3 On Your Side: More Foreclosure Prevention Rules
By Jim Donovan
PHILADELPHIA (CBS) -- Having problems paying your mortgage? Some new rules have been announced by the federal government to protect homeowners from foreclosure. 3 On Your Side Consumer Reporter Jim Donovan takes a look at some of them, and explains what they mean for borrowers.
Even before the housing crisis, many homeowners experienced problems with bad practices and sloppy record-keeping when it came to their mortgages companies. These new rules are designed to help borrowers avoid costly surprises and runarounds.
The new rules announced by the Consumer Financial Protection Bureau go into effect beginning next year and are meant to ensure that borrowers who are in trouble with their loans get a fair shake in avoiding foreclosure.

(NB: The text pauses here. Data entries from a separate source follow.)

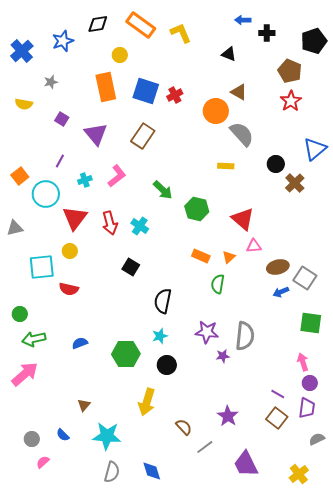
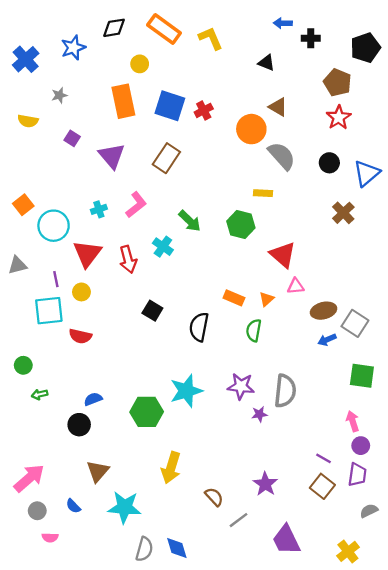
purple line: (60, 161) -> (56, 279), moved, turned -40
black circle: (276, 164) -> (329, 163), moved
green hexagon: (197, 209) -> (241, 224), moved
cyan cross: (140, 226) -> (163, 247), moved
black semicircle: (163, 301) -> (199, 327), moved
cyan star: (160, 336) -> (186, 391), size x1.8
green arrow: (34, 339) -> (40, 394), size x0.6
black circle: (167, 365) -> (79, 425), moved
pink arrow: (25, 374) -> (29, 478), moved
brown triangle: (84, 405) -> (98, 471), size x1.5
pink semicircle: (43, 462) -> (50, 538), turned -136
gray semicircle: (112, 472) -> (144, 549), moved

One of the biggest changes involves what's commonly referred to as "dual tracking." That's where one department in a mortgage company or bank would work with a customer to get a modification while another department was moving forward on foreclosure. They won't be able to do that anymore.
In addition, mortgage servicers won't be able to file for a foreclosure until an account is more than 120 days delinquent. And even then, they won't be able to move forward if a customer has already submitted an application to modify a loan or obtain some other relief.
Companies will also have to notify borrowers of what options exist to help them after they've missed two consecutive payments, along with the fact that they'll have to consider and respond to any application for a modification if it arrives at least 37 days before a scheduled foreclosure sale.
In an effort to make sure borrowers aren't surprised about where their money is going, servicers will have to provide clear monthly mortgage statements that break down the payment by principal, interest and fees.
They will also be required to provide early warning if your interest rate is set to adjust. If you take out an adjustable rate mortgage, the servicer must notify you about the first interest rate adjustment at least seven months in advance of when you owe a payment at the adjusted interest rate. The servicer has to provide an estimate of the new interest rate and payment amount, alternatives available to you, and how to access a HUD-approved mortgage counselor. In addition, for the first interest rate adjustment, and all subsequent rate adjustments that result in a different payment amount, servicers must send you an additional advance notice telling you what your new payment will be.
Another change involves partial payments. Currently, if you're behind and you try to at least pay something, such as half your monthly payment, the money often goes into a side account and isn't always credited. The new rules require that once that side account equals a full payment, your mortgage servicer will have to credit it to the mortgage.
Here are some more of the new rules:
Regular, clear communication from servicers:
Who services your mortgage, how to get in touch with them, and what you owe should not be mysterious. The new rules include requirements to improve the communication from servicers to mortgage borrowers.
Early outreach when a borrower falls behind:
If you become delinquent, the servicer has to make a good faith effort to reach out to you. The servicer also has to assign people to your case and make those people available by phone so you have a clear and consistent point of contact.
Good information and good records:
Servicers should provide correct information about mortgage loans, whether that's to a borrower, an investor, or a court during foreclosure. The new rules require policies and procedures to ensure servicers can provide accurate and timely information about the mortgage. They must keep records on all mortgages they service for a year after someone pays off a mortgage or after someone else takes over servicing the mortgage.
Crediting payments in a timely manner:
When you make a full payment, the servicer must credit it to your account as of that day. If you request a payoff statement in writing, the servicer has seven business days to issue the statement.
Error resolution:
When there's a mistake, you should be able to get it fixed in a timely manner. If you write to your servicer to address what you believe to be an error, the servicer should reply in a timely manner. The new rules set timelines and procedures for servicers to investigate and correct errors.
Force-placed insurance:
Force-placed insurance is insurance that the servicer buys on the property when the borrower no longer has property insurance. Without insurance, whoever holds the mortgage would be at risk if the house were to be damaged or destroyed. But the borrower may actually be responsible for the costs of the force-placed insurance policy. This has led to unexpected or duplicate expenses for people who already have their own insurance policies. Under the new rules, servicers need a reasonable basis to believe borrowers lack their own insurance, and they must determine this on a case-by-case basis. The servicer also has to notify the borrower before purchasing the force-placed insurance policy and annually before renewing the policy.